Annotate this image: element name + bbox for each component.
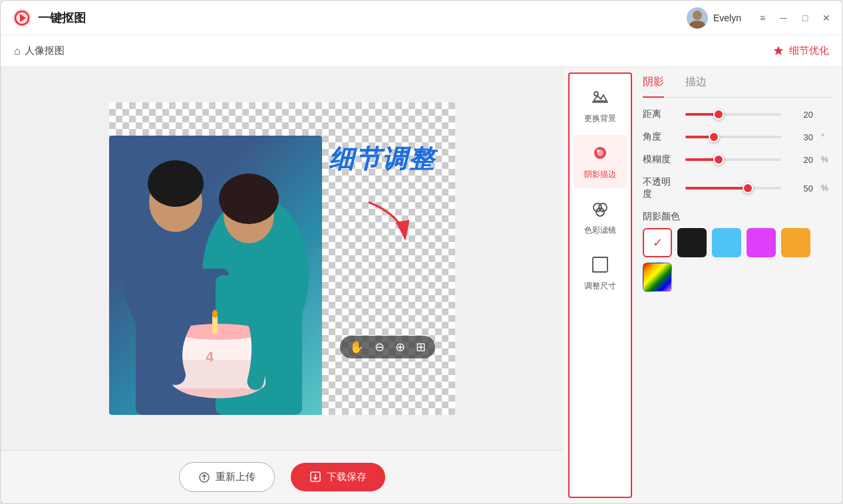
reupload-button[interactable]: 重新上传 — [179, 462, 275, 492]
tool-change-bg[interactable]: 更换背景 — [574, 79, 627, 132]
download-label: 下载保存 — [327, 471, 367, 483]
slider-distance-track[interactable] — [685, 113, 781, 116]
shadow-stroke-icon — [591, 144, 609, 166]
svg-point-8 — [148, 160, 204, 207]
menu-button[interactable]: ≡ — [757, 13, 768, 23]
color-filter-icon — [591, 199, 609, 222]
color-swatches: ✓ — [643, 228, 832, 292]
svg-point-29 — [596, 208, 604, 216]
people-svg: 4 — [109, 136, 322, 415]
tab-stroke[interactable]: 描边 — [685, 75, 707, 92]
color-blue[interactable] — [712, 228, 741, 257]
breadcrumb-text: 人像抠图 — [25, 45, 65, 57]
slider-distance: 距离 20 — [643, 108, 832, 120]
download-icon — [309, 471, 321, 483]
color-black[interactable] — [677, 228, 707, 257]
tool-resize[interactable]: 调整尺寸 — [574, 247, 627, 300]
slider-blur-track[interactable] — [685, 158, 781, 161]
hand-tool-icon[interactable]: ✋ — [349, 340, 364, 354]
tool-color-filter[interactable]: 色彩滤镜 — [574, 191, 627, 244]
color-pink[interactable] — [747, 228, 776, 257]
color-yellow[interactable] — [781, 228, 810, 257]
reupload-icon — [198, 471, 210, 483]
check-icon: ✓ — [653, 235, 663, 250]
bottom-bar: 重新上传 下载保存 — [1, 450, 563, 503]
slider-angle-track[interactable] — [685, 136, 781, 138]
right-panel: 更换背景 阴影描边 — [563, 67, 842, 503]
logo-icon — [11, 7, 33, 29]
home-icon: ⌂ — [14, 45, 21, 57]
color-rainbow[interactable] — [643, 263, 672, 292]
app-logo: 一键抠图 — [11, 7, 86, 29]
slider-blur-label: 模糊度 — [643, 154, 677, 166]
svg-point-18 — [212, 310, 218, 318]
canvas-area: 4 细节调整 — [1, 67, 563, 450]
change-bg-icon — [591, 88, 609, 110]
annotation-arrow — [362, 195, 415, 249]
detail-optimize-label: 细节优化 — [789, 45, 829, 57]
svg-rect-17 — [212, 315, 218, 334]
slider-angle: 角度 30 ° — [643, 131, 832, 143]
canvas-toolbar: ✋ ⊖ ⊕ ⊞ — [340, 336, 435, 358]
svg-point-3 — [693, 11, 702, 20]
slider-distance-value: 20 — [789, 110, 813, 120]
tool-sidebar: 更换背景 阴影描边 — [568, 72, 632, 498]
shadow-stroke-label: 阴影描边 — [584, 169, 616, 180]
svg-point-4 — [689, 21, 705, 29]
shadow-color-section: 阴影颜色 ✓ — [643, 211, 832, 292]
slider-distance-label: 距离 — [643, 108, 677, 120]
breadcrumb: ⌂ 人像抠图 — [14, 45, 65, 57]
zoom-in-icon[interactable]: ⊕ — [395, 340, 405, 354]
color-white[interactable]: ✓ — [643, 228, 672, 257]
slider-opacity-value: 50 — [789, 184, 813, 193]
maximize-button[interactable]: □ — [800, 13, 810, 23]
resize-icon — [591, 255, 609, 278]
slider-opacity: 不透明度 50 % — [643, 176, 832, 200]
main-content: 4 细节调整 — [1, 67, 842, 503]
subject-image: 4 — [109, 136, 322, 415]
shadow-color-label: 阴影颜色 — [643, 211, 832, 223]
title-bar: 一键抠图 Evelyn ≡ ─ □ ✕ — [1, 1, 842, 35]
app-window: 一键抠图 Evelyn ≡ ─ □ ✕ ⌂ 人像抠图 — [0, 0, 843, 504]
resize-label: 调整尺寸 — [584, 281, 616, 292]
tab-shadow[interactable]: 阴影 — [643, 75, 664, 92]
slider-opacity-track[interactable] — [685, 187, 781, 189]
detail-optimize-button[interactable]: 细节优化 — [772, 45, 829, 58]
slider-blur: 模糊度 20 % — [643, 154, 832, 166]
svg-point-26 — [597, 150, 599, 152]
svg-text:4: 4 — [206, 348, 214, 365]
minimize-button[interactable]: ─ — [778, 13, 789, 23]
download-button[interactable]: 下载保存 — [291, 463, 385, 491]
avatar — [687, 7, 708, 29]
slider-angle-value: 30 — [789, 132, 813, 142]
slider-angle-unit: ° — [821, 132, 832, 142]
svg-point-10 — [219, 174, 279, 224]
svg-point-23 — [594, 92, 598, 96]
nav-bar: ⌂ 人像抠图 细节优化 — [1, 35, 842, 67]
svg-rect-30 — [593, 257, 607, 272]
reupload-label: 重新上传 — [216, 471, 255, 483]
svg-point-28 — [599, 203, 607, 211]
slider-opacity-label: 不透明度 — [643, 176, 677, 200]
window-controls: ≡ ─ □ ✕ — [757, 13, 832, 23]
image-container: 4 细节调整 — [109, 102, 455, 415]
user-name: Evelyn — [713, 13, 741, 23]
change-bg-label: 更换背景 — [584, 113, 616, 124]
slider-blur-unit: % — [821, 155, 832, 164]
close-button[interactable]: ✕ — [821, 13, 832, 23]
slider-angle-label: 角度 — [643, 131, 677, 143]
detail-optimize-icon — [772, 45, 785, 58]
zoom-out-icon[interactable]: ⊖ — [375, 340, 385, 354]
annotation-text: 细节调整 — [329, 142, 435, 176]
panel-tabs: 阴影 描边 — [643, 75, 832, 98]
slider-blur-value: 20 — [789, 155, 813, 165]
user-area: Evelyn — [687, 7, 741, 29]
fit-icon[interactable]: ⊞ — [416, 340, 426, 354]
app-title: 一键抠图 — [38, 10, 86, 26]
settings-panel: 阴影 描边 距离 20 — [632, 67, 842, 503]
tool-shadow-stroke[interactable]: 阴影描边 — [574, 135, 627, 188]
color-filter-label: 色彩滤镜 — [584, 225, 616, 236]
slider-opacity-unit: % — [821, 184, 832, 193]
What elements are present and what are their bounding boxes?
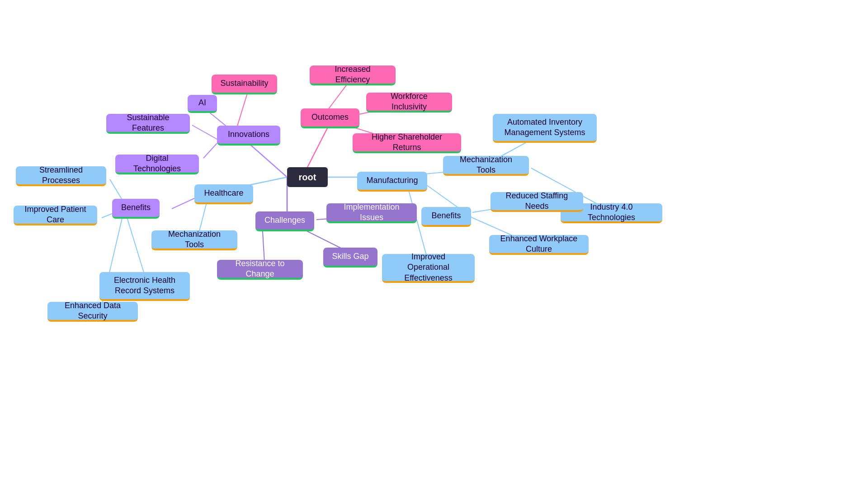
enhanced-workplace-label: Enhanced Workplace Culture (496, 234, 581, 255)
outcomes-node[interactable]: Outcomes (301, 108, 359, 128)
workforce-inclusivity-label: Workforce Inclusivity (373, 91, 445, 113)
automated-inventory-label: Automated Inventory Management Systems (500, 117, 590, 138)
sustainability-label: Sustainability (220, 78, 268, 89)
healthcare-label: Healthcare (204, 188, 243, 198)
mechanization-tools-hc-node[interactable]: Mechanization Tools (151, 230, 237, 250)
mechanization-tools-mfg-node[interactable]: Mechanization Tools (443, 156, 529, 176)
resistance-to-change-label: Resistance to Change (224, 258, 296, 280)
workforce-inclusivity-node[interactable]: Workforce Inclusivity (366, 93, 452, 113)
reduced-staffing-label: Reduced Staffing Needs (498, 191, 576, 212)
ai-label: AI (198, 98, 206, 108)
implementation-issues-label: Implementation Issues (334, 202, 410, 223)
mechanization-tools-hc-label: Mechanization Tools (159, 229, 230, 250)
root-label: root (299, 171, 316, 183)
outcomes-label: Outcomes (311, 112, 349, 122)
enhanced-data-security-node[interactable]: Enhanced Data Security (47, 302, 138, 322)
benefits-mfg-label: Benefits (431, 211, 461, 221)
streamlined-processes-label: Streamlined Processes (23, 165, 99, 186)
enhanced-workplace-node[interactable]: Enhanced Workplace Culture (489, 235, 589, 255)
automated-inventory-node[interactable]: Automated Inventory Management Systems (493, 114, 597, 143)
streamlined-processes-node[interactable]: Streamlined Processes (16, 166, 106, 186)
svg-line-7 (203, 143, 217, 158)
increased-efficiency-node[interactable]: Increased Efficiency (310, 66, 396, 85)
manufacturing-label: Manufacturing (366, 175, 418, 186)
skills-gap-label: Skills Gap (332, 251, 368, 262)
svg-line-0 (249, 143, 287, 177)
sustainability-node[interactable]: Sustainability (212, 75, 277, 94)
benefits-mfg-node[interactable]: Benefits (421, 207, 471, 227)
innovations-node[interactable]: Innovations (217, 126, 280, 145)
increased-efficiency-label: Increased Efficiency (317, 64, 388, 85)
higher-shareholder-returns-label: Higher Shareholder Returns (360, 132, 454, 153)
higher-shareholder-returns-node[interactable]: Higher Shareholder Returns (353, 133, 461, 153)
svg-line-1 (307, 123, 330, 167)
challenges-label: Challenges (264, 215, 305, 225)
ai-node[interactable]: AI (188, 95, 217, 113)
svg-line-6 (192, 125, 217, 139)
sustainable-features-node[interactable]: Sustainable Features (106, 114, 190, 134)
benefits-healthcare-label: Benefits (121, 202, 151, 213)
root-node[interactable]: root (287, 167, 328, 187)
improved-operational-node[interactable]: Improved Operational Effectiveness (382, 254, 475, 283)
benefits-healthcare-node[interactable]: Benefits (112, 199, 160, 219)
improved-operational-label: Improved Operational Effectiveness (389, 252, 467, 283)
resistance-to-change-node[interactable]: Resistance to Change (217, 260, 303, 280)
healthcare-node[interactable]: Healthcare (194, 184, 253, 204)
sustainable-features-label: Sustainable Features (113, 113, 183, 134)
manufacturing-node[interactable]: Manufacturing (357, 172, 427, 192)
mechanization-tools-mfg-label: Mechanization Tools (450, 155, 522, 176)
innovations-label: Innovations (228, 129, 269, 140)
electronic-health-record-label: Electronic Health Record Systems (107, 275, 183, 296)
implementation-issues-node[interactable]: Implementation Issues (326, 203, 417, 223)
improved-patient-care-label: Improved Patient Care (21, 204, 90, 225)
skills-gap-node[interactable]: Skills Gap (323, 248, 377, 267)
enhanced-data-security-label: Enhanced Data Security (55, 300, 131, 322)
digital-technologies-node[interactable]: Digital Technologies (115, 155, 199, 174)
electronic-health-record-node[interactable]: Electronic Health Record Systems (99, 272, 190, 301)
reduced-staffing-node[interactable]: Reduced Staffing Needs (491, 192, 583, 212)
improved-patient-care-node[interactable]: Improved Patient Care (14, 206, 97, 225)
challenges-node[interactable]: Challenges (255, 211, 314, 231)
digital-technologies-label: Digital Technologies (123, 153, 192, 174)
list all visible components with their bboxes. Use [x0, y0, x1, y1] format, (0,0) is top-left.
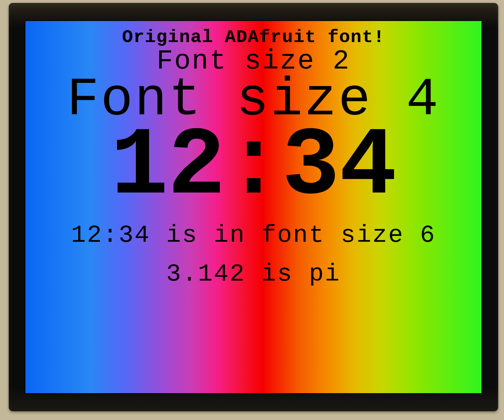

_To do_: In the records above, find each line that mentions the string "Evelyn", then copy it.

_Result of the exercise_:
title-bar: 一键抠图 Evelyn ≡ ─ □ ✕ — [1, 1, 842, 35]
app-window: 一键抠图 Evelyn ≡ ─ □ ✕ ⌂ 人像抠图 — [0, 0, 843, 504]
user-name: Evelyn — [713, 13, 741, 23]
user-area: Evelyn — [687, 7, 741, 29]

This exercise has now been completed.